Scientific Method
Paraphrased from the Chapter "The Fine Art of Baloney Detection" in the book by Carl Sagan The Demon-Haunted World, Science as a Candle in the Dark, 1996
These are some of the tools used by the scientist to help find the truth:
- Independent confirmation - can others repeat the experiment in their own lab?
- Debate your ideas with others knowledgeable in this area. Different points of view can strengthen your ideas
- Beware of arguments from authority. They can be wrong. Look carefully at their reasoning, not who they are
- Consider more than one hypothesis.
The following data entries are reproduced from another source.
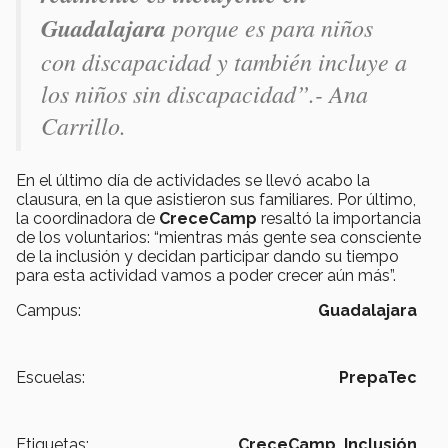
Guadalajara
porque es para niños
con discapacidad y también incluye a
los niños sin discapacidad”.- Ana
Carrillo.
En el último día de actividades se llevó acabo la
clausura, en la que asistieron sus familiares. Por último,
la coordinadora de
CreceCamp
resaltó la importancia
de los voluntarios: “mientras más gente sea consciente
de la inclusión y decidan participar
dando su tiempo
para esta actividad vamos a poder crecer aún más”.
Campus:
Guadalajara
Escuelas:
PrepaTec
Etiquetas:
CreceCamp,
Inclusión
This will exponentially expand the number of experiments you can use to test your ideas
- Avoid attachment to one hypothesis
- Quantify your results — it will then be easier to compare results with other experiments and other researchers
- Every link in your chain of reasoning must hold, not just the final result. Look for weak links to better test your ideas
- Is your hypothesis testable? The support of a hypothesis comes from the test of many trials
Be careful of arguments:
- that attack the arguer and not the reasoning behind the work/ideas
- that depend on who said it rather than the reasoning
- that you accept because it is easier than "fighting" the system
- that are not logically explained and understandable
- that are not supported by data
- that select only the observations that fit the hypothesis
- that depend on small numbers of samples or trials. Repeatability is essential
- that depend on misuse of or manipulation of statistics (Also know as "gee wiz graphics")
- that are inconsistent. Using the same argument to support two viewpoints
- that fail to recognize other possibilities
- that correlate with no supporting evidence of causation
- that exclude the middle possibilities (extremes in values, time, consequences)
- that depend on suppressed evidence or half-truths
- that use "weasel words" to avoid telling it like it is (really a way of lying!)